This repository contains the code for our EMNLP2022 paper JANUS: Joint Autoregressive and Non-autoregressive Training with Auxiliary Loss for Sequence Generation.
JANUS is a new training strategy to enhance the model performance in both AR and NAR manner simultaneously and effectively alleviate the problem of distribution discrepancy.
The problem of distribution discrepancy:
JANUS:
You can init environment via the toolkit of conda and pip, and choose a suitable Pytorch version according to your platform:
# For example:
conda create -n janus python==3.8
pip3 install torch torchvision torchaudio --extra-index-url https://download.pytorch.org/whl/cu116
Install this project:
pip install --editable .
Download and process the data:
-
IWSLT14 De-En: We use the fairseq scripts prepare-iwslt14.sh to download data and preprocess the dataset following the instructions.
-
WMT16: We use the processed data thanks to the DisCo authors and project.
-
GLGE: We use the GLGE benchmark for general NLG tasks.

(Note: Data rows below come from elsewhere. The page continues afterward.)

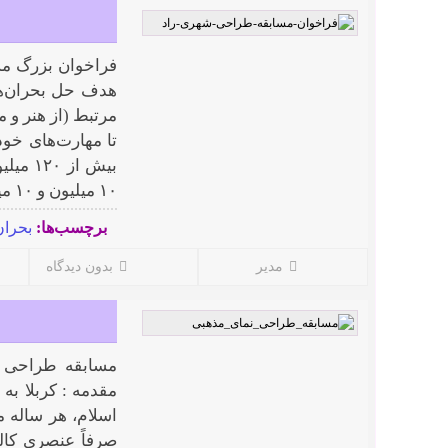
فراخوان بزرگ مس
هدف حل بحران‌ها
مرتبط (از هنر و 
تا مهارت‌های خود
۱۰ میلیون و ۱۰ میلیون تومان) به همراه لوح تقدیر و ...
برچسب‌ها:
بحرا
مدیر
بدون دیدگاه
مسابقه طراحی ن
مقدمه : کربلا به
اسلام، هر ساله م
صرفاً عنصری کال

Model Training with JANUS:
bash janus/scripts/iwslt/run_janus.sh
Model Inference with JANUS:
bash janus/scripts/iwslt/run_janus_nar_inf.sh
bash janus/scripts/iwslt/run_janus_ar_inf.sh
# results:
+---------+-------------+-------------+
| IWSLT14 | De->En (AR) | De->En (NAR)|
+---------+-------------+-------------+
| - | 37.24 | 34.21 |
+---------+-------------+-------------+